Assistant Professor of Computer Science David Hyde is one of five new 2022 SIAM Science Policy Fellowship Program recipients. He joins a cohort of nine Society for Industrial and Applied Mathematics (SIAM) science policy fellows.

David Hyde

The science policy program engages early career professionals in science policy and advocacy. Fellowship recipients learn about science policy as it pertains to SIAM’s discipline by participating in its Committee on Science Policy meetings and conducting relevant activities to further the organization’s policy efforts.

Fellowships pay for travel to the biannual SIAM CSP meetings. Each spring, the CSP meets with representatives of agencies such as the National Science Foundation and the Department of Energy and visits congressional offices to promote the importance of research funding, graduate training, and undergraduate education in applied mathematics and computational science.

“I’m eager to study budget and policy issues and to learn how to effectively communicate and collaborate with the federal officials and congressional staffers who shape such policies,” Hyde said.

Hyde’s research focuses on the intersections of computational physics, computer graphics, learning, and high-performance computing. His research has been supported by the Army Research Lab, the Department of Energy, and BHP Billiton.

Hyde was a Regents Scholar at University of California at Santa Barbara, earning a B.S. in mathematics with highest honors at age 19. He earned a Ph.D. in computer science, with Distinction in Teaching, from Stanford, where he was a DoD NDSEG Fellow and a Gerald J. Lieberman Fellow. Before joining Vanderbilt, he was a postdoctoral scholar and an assistant adjunct professor in the Mathematics Department at UCLA.

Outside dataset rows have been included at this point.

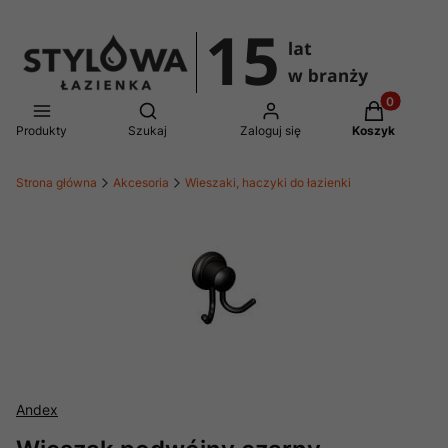
Produkty w 
Otwórz wyszukiwarkę
Produkty
Szukaj
Zaloguj się
Koszyk
Strona główna
Akcesoria
Wieszaki, haczyki do łazienki
Andex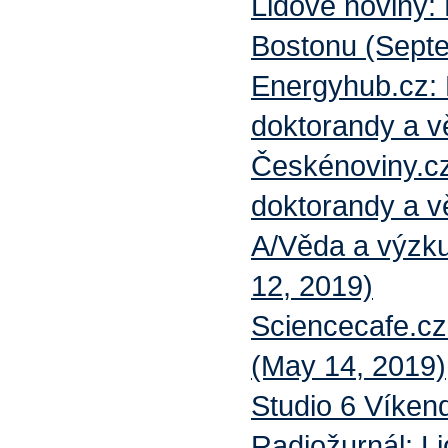
Lidové noviny: 
Bostonu (Septe
Energyhub.cz: 
doktorandy a v
Českénoviny.cz
doktorandy a v
A/Věda a výzku
12, 2019)
Sciencecafe.cz
(May 14, 2019)
Studio 6 Víken
Radiožurnál: Li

The Society for Industrial and Applied Mathematics is an international nonprofit organization that conveys mathematical knowledge to other professionals who could implement mathematical theory for practical, industrial, or scientific use. SIAM has more than 14,000 individual members and almost 500 academic, manufacturing, research and development, service and consulting organizations, government, and military organizations worldwide are institutional members.